Ela foi até a prateleira que ocultava a entrada recôndita e pegou a chave escondida. Lembranças de Marylia vieram à sua mente, e um sentimento bom e nostálgico apertou seu coração. Quando estava prestes a arrastar o móvel, ouviu um soluço. Seu coração disparou quando discerniu a voz de Dohan e percebeu quem ele estava acompanhando.

O medo a ajudou a pensar. Mesmo que conseguisse adentrar as masmorras, os guardas provavelmente a barrariam. Com um quase rei ao seu lado, sua autoridade teria um peso maior. Ela decidiu o que fazer em poucos segundos.

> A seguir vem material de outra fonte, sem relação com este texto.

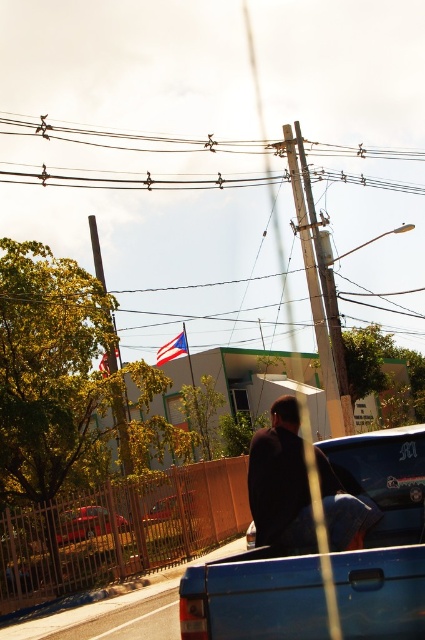 You are a delivery driver who needs to park your truck next to the blue matte truck at center. The parking space is narrow. Can you safely park your truck if your truck is as wide as the brown wooden power line at upper center?

The blue matte truck at center is thinner than the brown wooden power line at upper center. Since your truck is as wide as the brown wooden power line at upper center, it would be wider than the blue matte truck at center. Therefore, you should be able to park safely as long as the parking space accommodates the width of the brown wooden power line at upper center.

You are a photographer trying to capture both the dark blue jeans at center and the metallic red car at lower left in the same frame. Based on their heights, which object should you focus on first to ensure both are in focus?

The dark blue jeans at center has a greater height compared to the metallic red car at lower left, so you should focus on the dark blue jeans at center first to ensure both are in focus.

You are a photographer standing on the sidewalk. You want to take a photo of the metallic red car at center without the brown wooden power line at upper center appearing in the frame. Is it possible to do so by moving your position? Explain your reasoning.

The brown wooden power line at upper center is in front of the metallic red car at center, so moving your position might allow you to angle the camera such that the power line is no longer blocking the view of the car. By shifting sideways or adjusting your viewpoint, you could potentially frame the shot to exclude the power line while still capturing the car. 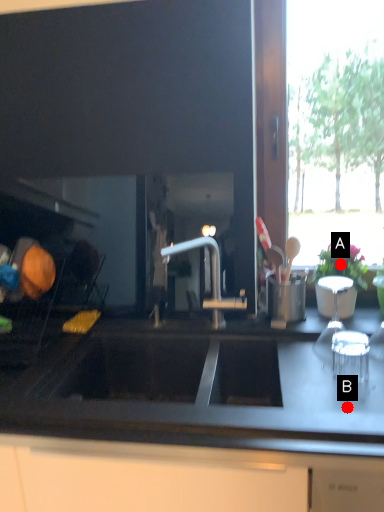 Question: Two points are circled on the image, labeled by A and B beside each circle. Which point is closer to the camera?

Choices:
 (A) A is closer
 (B) B is closer

Answer: (B) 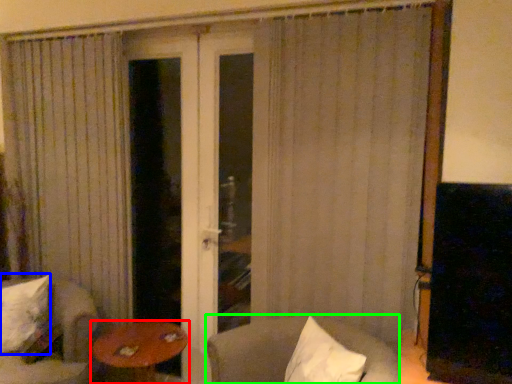 Question: Based on their relative distances, which object is farther from table (highlighted by a red box)? Choose from pillow (highlighted by a blue box) and chair (highlighted by a green box).

Choices:
 (A) pillow
 (B) chair

Answer: (B) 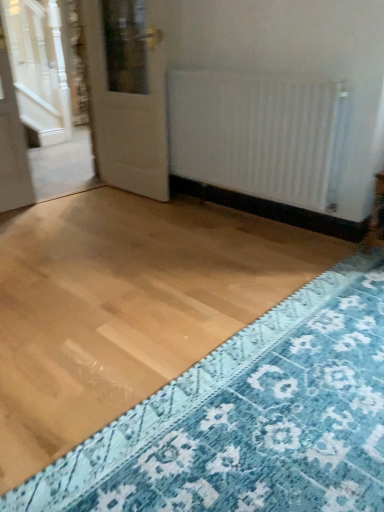 Question: Does white matte radiator at center have a smaller size compared to blue textured rug at lower right?

Choices:
 (A) no
 (B) yes

Answer: (A)

Question: From the image's perspective, is white matte radiator at center beneath blue textured rug at lower right?

Choices:
 (A) no
 (B) yes

Answer: (A)

Question: Could you tell me if white matte radiator at center is facing blue textured rug at lower right?

Choices:
 (A) yes
 (B) no

Answer: (B)

Question: From the image's perspective, does white matte radiator at center appear higher than blue textured rug at lower right?

Choices:
 (A) yes
 (B) no

Answer: (A)

Question: Is white matte radiator at center closer to camera compared to blue textured rug at lower right?

Choices:
 (A) no
 (B) yes

Answer: (A)

Question: Considering the relative sizes of white matte radiator at center and blue textured rug at lower right in the image provided, is white matte radiator at center bigger than blue textured rug at lower right?

Choices:
 (A) yes
 (B) no

Answer: (A)

Question: Is blue textured rug at lower right facing away from white matte radiator at center?

Choices:
 (A) yes
 (B) no

Answer: (B)

Question: Is the depth of blue textured rug at lower right greater than that of white matte radiator at center?

Choices:
 (A) no
 (B) yes

Answer: (A)

Question: Could you tell me if blue textured rug at lower right is facing white matte radiator at center?

Choices:
 (A) yes
 (B) no

Answer: (B)

Question: Does blue textured rug at lower right appear on the right side of white matte radiator at center?

Choices:
 (A) yes
 (B) no

Answer: (A)

Question: Can you confirm if blue textured rug at lower right is taller than white matte radiator at center?

Choices:
 (A) yes
 (B) no

Answer: (B)

Question: Is white matte radiator at center completely or partially inside blue textured rug at lower right?

Choices:
 (A) yes
 (B) no

Answer: (B)

Question: Is white glossy door at upper left thinner than blue textured rug at lower right?

Choices:
 (A) yes
 (B) no

Answer: (A)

                                   ཀ

Balken agradeceu aos deuses pelo garoto feérico que haviam capturado. A presa certa, na hora certa. Quando entregaram-no aquele anel mágico, mil possibilidades pérfidas assolaram sua mente.

Ele queria vê-lo. Agora. Queria sentir o medo dele, provocá-lo enquanto ainda estava perdido e desesperado. Isso aliviaria a tensão de ter que entregar sua coroa para um filho errante no dia seguinte.

Com o anel do juramento em uma mão e anel do feérico na outra, ele saiu de sua sala.
                                     ཀ

Eles mal ouviram os passos na escada antes de se depararem com a silhueta fantasmagórica da pequena e silenciosa irmã do príncipe.

— Pelos deuses! Nós... Ah...— Dohan engasgou com as palavras enquanto observava Telbeth afastar-se dele com um pulo. — Oi, Selene...

— Príncipe Dohan.— Ela fez uma curta mesura. — Telbeth, preciso falar com você.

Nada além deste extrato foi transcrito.